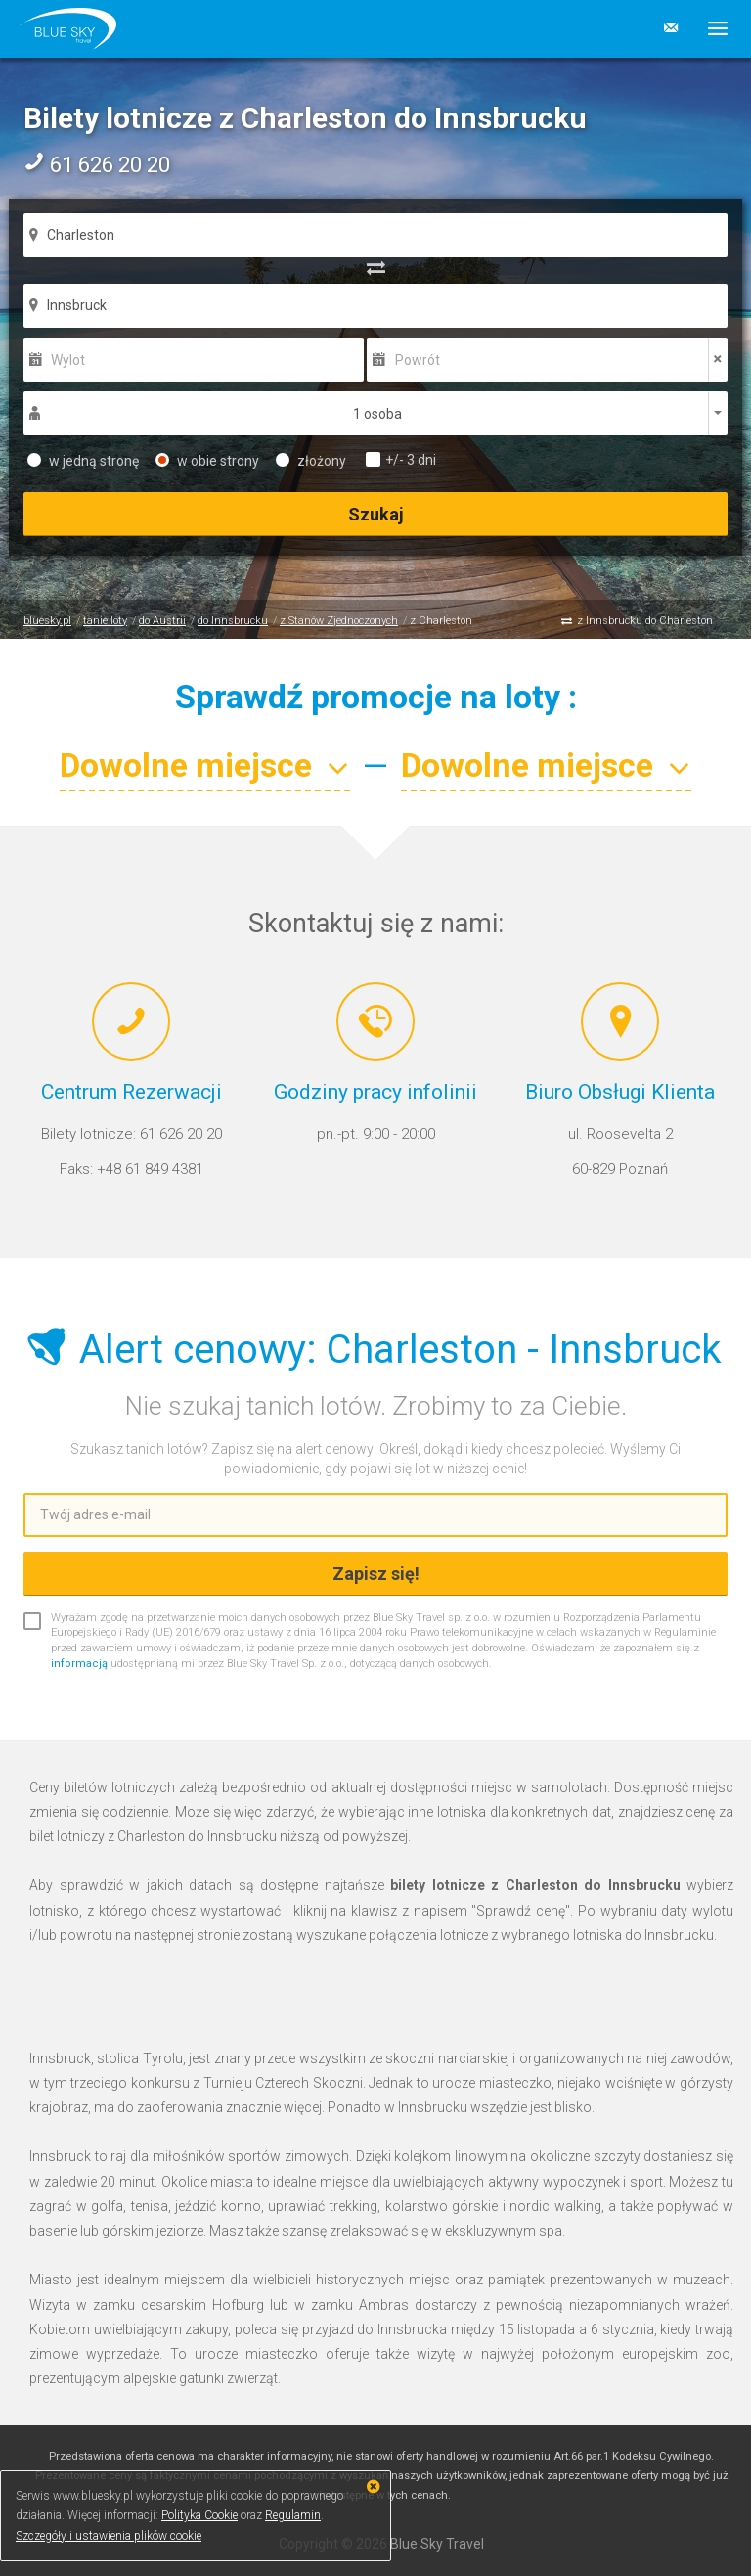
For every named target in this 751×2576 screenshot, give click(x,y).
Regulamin (293, 2515)
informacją (79, 1663)
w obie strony (207, 461)
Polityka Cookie (199, 2515)
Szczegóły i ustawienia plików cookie (108, 2536)
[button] (710, 28)
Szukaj (376, 514)
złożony (311, 461)
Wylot (68, 360)
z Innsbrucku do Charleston (645, 620)
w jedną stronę (83, 461)
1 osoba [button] (377, 414)
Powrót (417, 360)
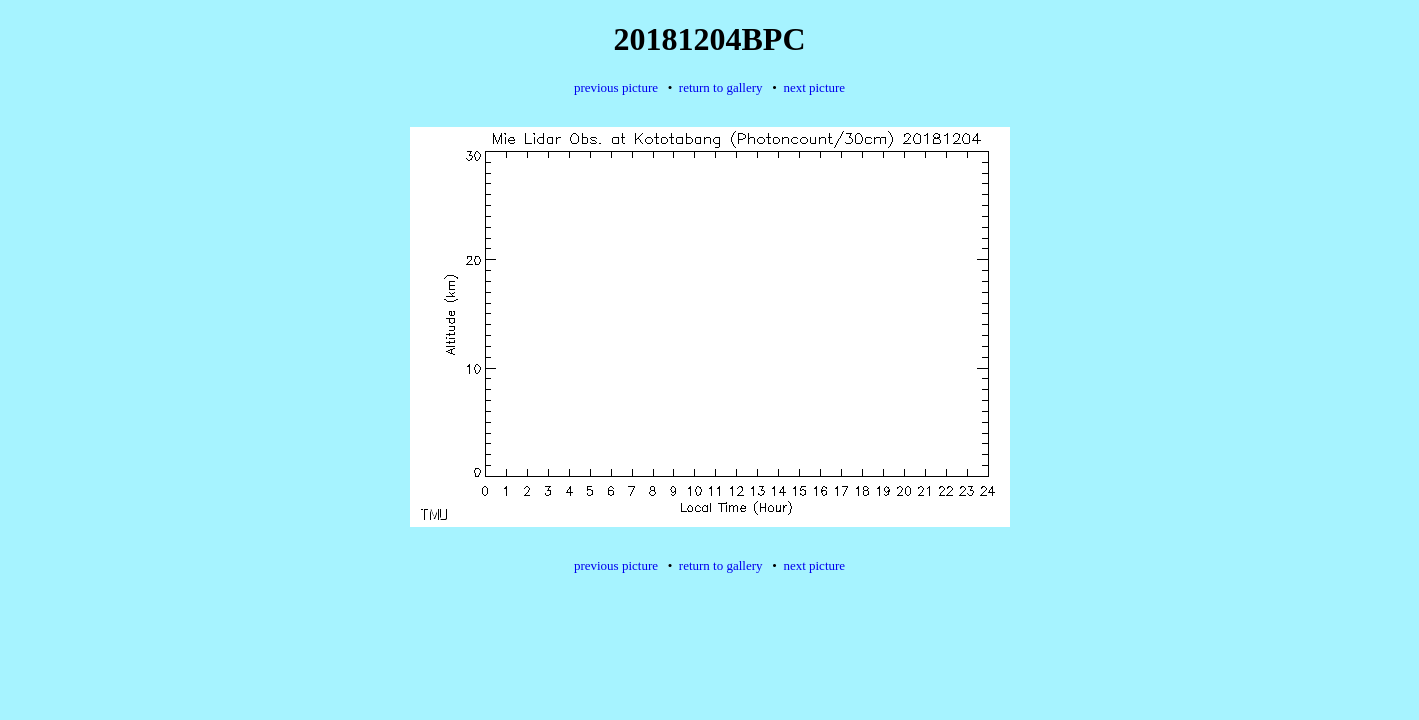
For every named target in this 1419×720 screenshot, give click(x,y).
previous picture (616, 87)
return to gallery (721, 87)
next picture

> _What you need to do_: Output, line for line and exactly, the records above from their first line through the one with "Powrót (417, 360)", both ends included, but no pictures.

> _Response area_:
For every named target in this 751×2576 screenshot, give click(x,y).
Regulamin (293, 2515)
informacją (79, 1663)
w obie strony (207, 461)
Polityka Cookie (199, 2515)
Szczegóły i ustawienia plików cookie (108, 2536)
[button] (710, 28)
Szukaj (376, 514)
złożony (311, 461)
Wylot (68, 360)
z Innsbrucku do Charleston (645, 620)
w jedną stronę (83, 461)
1 osoba [button] (377, 414)
Powrót (417, 360)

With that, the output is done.